2019 journal article
Effect of controlled drainage on nitrogen fate and transport for a subsurface drained grass field receiving liquid swine lagoon effluent
AGRICULTURAL WATER MANAGEMENT, 217, 440–451.
Abstract Application of livestock manure has become a principal nutrient source in groundwater and surface water. The goal of this research was to investigate the effect of controlled drainage (CD) on nitrogen (N) fate and transport for a subsurface drained grass field receiving liquid swine lagoon effluent (SLE). A four-year field experiment was conducted on a naturally poorly drained pasture in eastern North Carolina. The 1.25 ha experimental field was artificially drained by subsurface drains installed at 1.0 m depth and 12.5 m spacing. Two treatments, replicated twice were implemented: conventional drainage (FD) and CD. The CD management protocol was more intensive compared to previous studies.

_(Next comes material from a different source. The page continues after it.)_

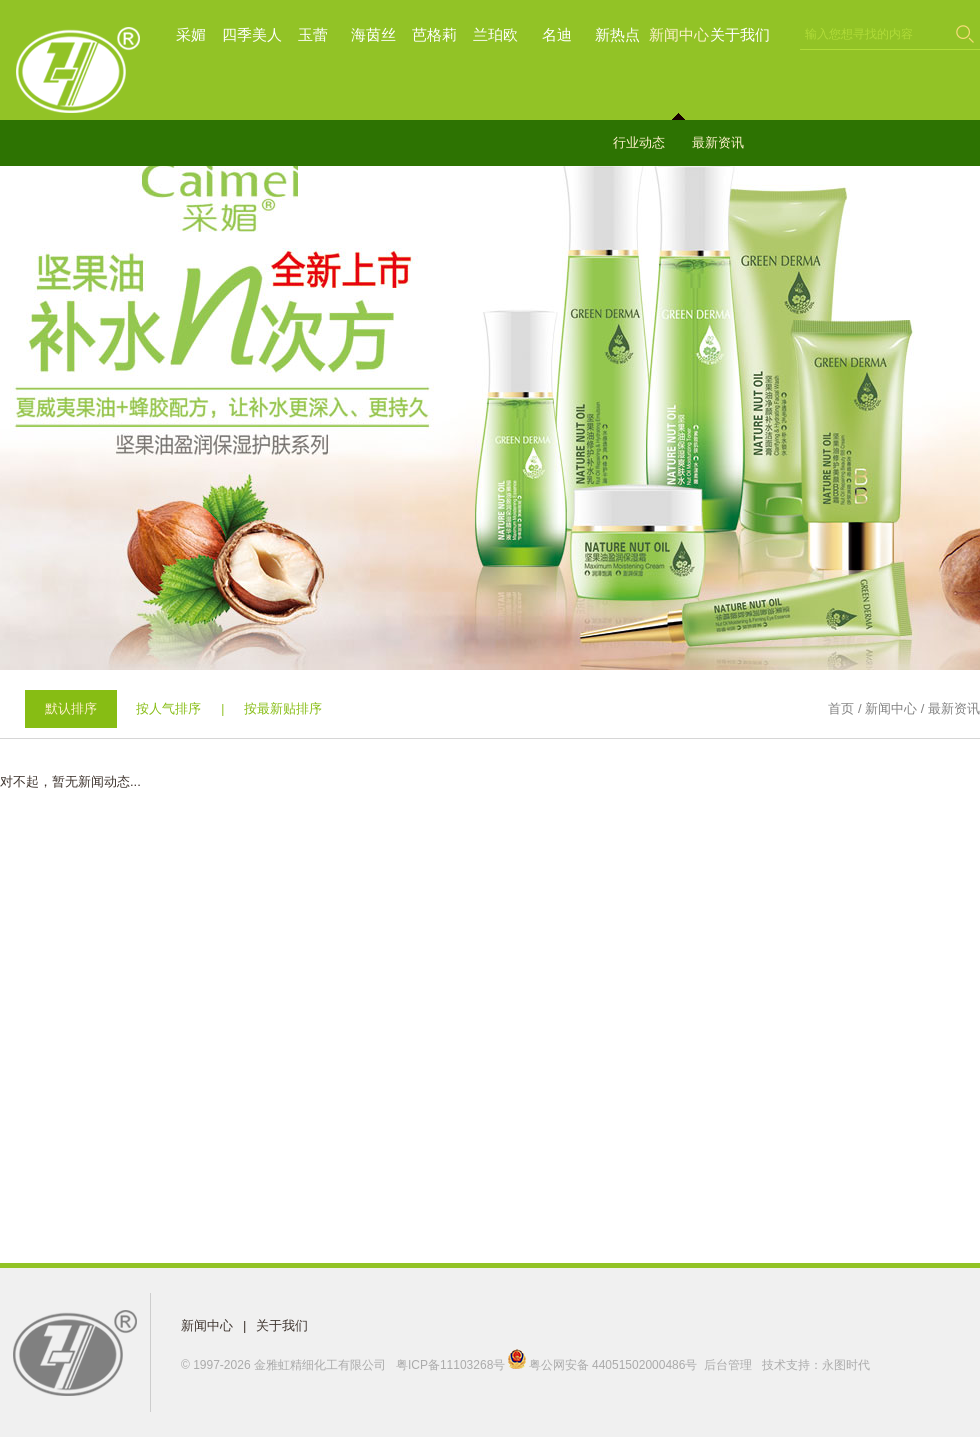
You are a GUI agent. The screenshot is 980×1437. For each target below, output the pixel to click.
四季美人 (252, 34)
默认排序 (71, 708)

The drain outlets of CD plot were set at 36 cm below soil surface all year round except several days before irrigation application when water table depth was shallower than 65 cm below surface. Controlled drainage significantly reduced drainage flow and TN loading via subsurface drain lines by an average of 397 mm yr−1 (93%) and 34.5 kg N ha−1 yr−1 (94%), respectively. DRAINMOD hydrologic simulations indicated that 96% of the reduction in predicted drain flow was attributed to increased lateral seepage. The nitrogen that did not drain from the field in response to CD was lost via enhanced denitrification (67%) and lateral seepage to adjacent fields (33%). This study clearly demonstrated how CD management affects the N fate and transport through seepage and denitrification process.